◆ **What the task asks**
Exact copies of all the entries are required, and no pictures should appear in them.

(Collected data)
┄┄┄┄┄┄┄┄┄┄
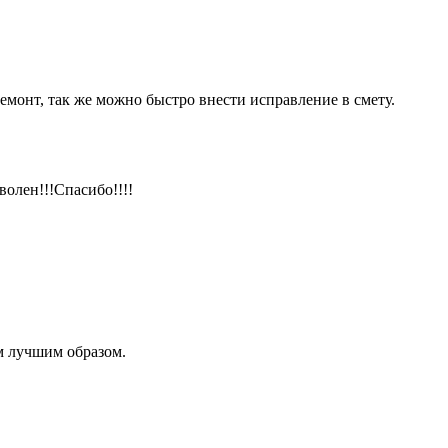
емонт, так же можно быстро внести исправление в смету.
волен!!!Спасибо!!!!
м лучшим образом.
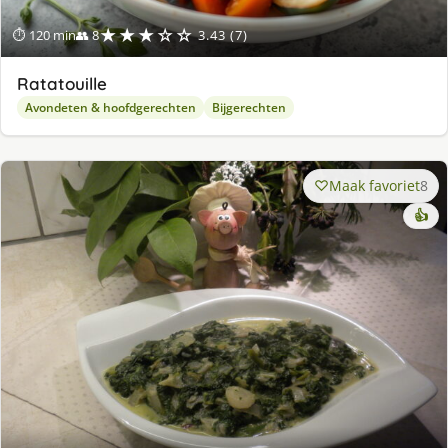
★★★☆☆
⏱ 120 min
👥 8
3.43 (7)
Ratatouille
Avondeten & hoofdgerechten
Bijgerechten
Maak favoriet
8
👍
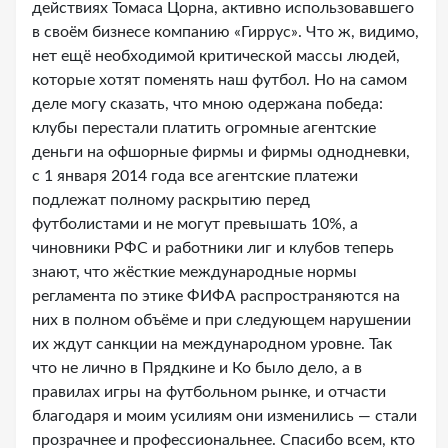
действиях Томаса Цорна, активно использовавшего
в своём бизнесе компанию «Гиррус». Что ж, видимо,
нет ещё необходимой критической массы людей,
которые хотят поменять наш футбол. Но на самом
деле могу сказать, что мною одержана победа:
клубы перестали платить огромные агентские
деньги на офшорные фирмы и фирмы однодневки,
с 1 января 2014 года все агентские платежи
подлежат полному раскрытию перед
футболистами и не могут превышать 10%, а
чиновники РФС и работники лиг и клубов теперь
знают, что жёсткие международные нормы
регламента по этике ФИФА распространяются на
них в полном объёме и при следующем нарушении
их ждут санкции на международном уровне. Так
что не лично в Прядкине и Ко было дело, а в
правилах игры на футбольном рынке, и отчасти
благодаря и моим усилиям они изменились — стали
прозрачнее и профессиональнее. Спасибо всем, кто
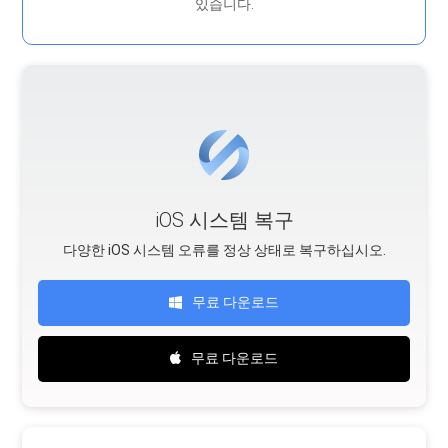
있습니다.
iOS 시스템 복구
다양한 iOS 시스템 오류를 정상 상태로 복구하십시오.
무료 다운로드
무료 다운로드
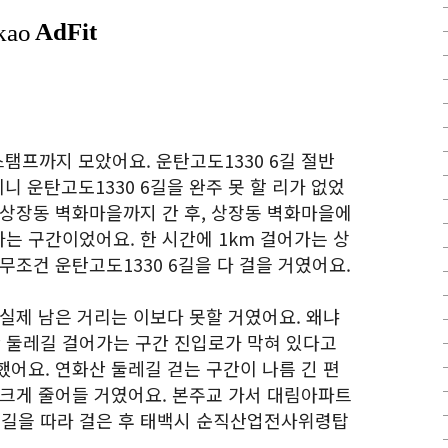
스탬프까지 모았어요. 운탄고도1330 6길 절반
이니 운탄고도1330 6길을 완주 못 할 리가 없었
 상장동 벽화마을까지 간 후, 상장동 벽화마을에
는 구간이었어요. 한 시간에 1km 걸어가는 상
무조건 운탄고도1330 6길을 다 걸을 거였어요.
실제 남은 거리는 이보다 못할 거였어요. 왜냐
 둘레길 걸어가는 구간 진입로가 막혀 있다고
어요. 연화산 둘레길 걷는 구간이 나름 긴 편
 크게 줄어들 거였어요. 본주교 가서 대림아파트
길을 따라 걸은 후 태백시 순직산업전사위령탑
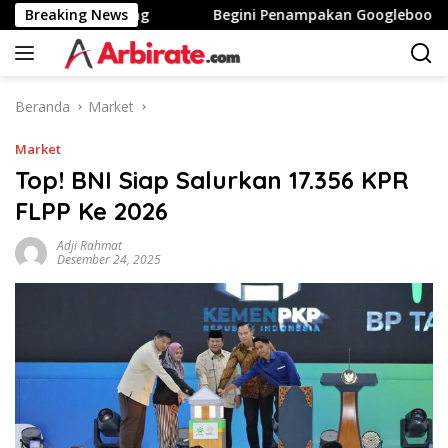
Langsung
nggi Stunting
Breaking News
Begini Penampakan Googlebook Bikinan
ke
konten
Beranda
Market
Market
Top! BNI Siap Salurkan 17.356 KPR
FLPP Ke 2026
Adji Rahmat
Desember 24, 2025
┄┄┄┄┄┄┄┄┄┄
◆ **Solution**
емонт, так же можно быстро внести исправление в смету.
волен!!!Спасибо!!!!
м лучшим образом.
★★★☆☆
⏱ 120 min
👥 8
3.43 (7)
Ratatouille
Avondeten & hoofdgerechten
Bijgerechten
Maak favoriet
8
👍
действиях Томаса Цорна, активно использовавшего
в своём бизнесе компанию «Гиррус». Что ж, видимо,
нет ещё необходимой критической массы людей,
которые хотят поменять наш футбол. Но на самом
деле могу сказать, что мною одержана победа:
клубы перестали платить огромные агентские
деньги на офшорные фирмы и фирмы однодневки,
с 1 января 2014 года все агентские платежи
подлежат полному раскрытию перед
футболистами и не могут превышать 10%, а
чиновники РФС и работники лиг и клубов теперь
знают, что жёсткие международные нормы
регламента по этике ФИФА распространяются на
них в полном объёме и при следующем нарушении
их ждут санкции на международном уровне. Так
что не лично в Прядкине и Ко было дело, а в
правилах игры на футбольном рынке, и отчасти
благодаря и моим усилиям они изменились — стали
прозрачнее и профессиональнее. Спасибо всем, кто
있습니다.
iOS 시스템 복구
다양한 iOS 시스템 오류를 정상 상태로 복구하십시오.
무료 다운로드
무료 다운로드
스탬프까지 모았어요. 운탄고도1330 6길 절반
이니 운탄고도1330 6길을 완주 못 할 리가 없었
 상장동 벽화마을까지 간 후, 상장동 벽화마을에
는 구간이었어요. 한 시간에 1km 걸어가는 상
무조건 운탄고도1330 6길을 다 걸을 거였어요.
실제 남은 거리는 이보다 못할 거였어요. 왜냐
 둘레길 걸어가는 구간 진입로가 막혀 있다고
어요. 연화산 둘레길 걷는 구간이 나름 긴 편
 크게 줄어들 거였어요. 본주교 가서 대림아파트
길을 따라 걸은 후 태백시 순직산업전사위령탑
Langsung
nggi Stunting
Breaking News
Begini Penampakan Googlebook Bikinan
ke
konten
Beranda
Market
Market
Top! BNI Siap Salurkan 17.356 KPR
FLPP Ke 2026
Adji Rahmat
Desember 24, 2025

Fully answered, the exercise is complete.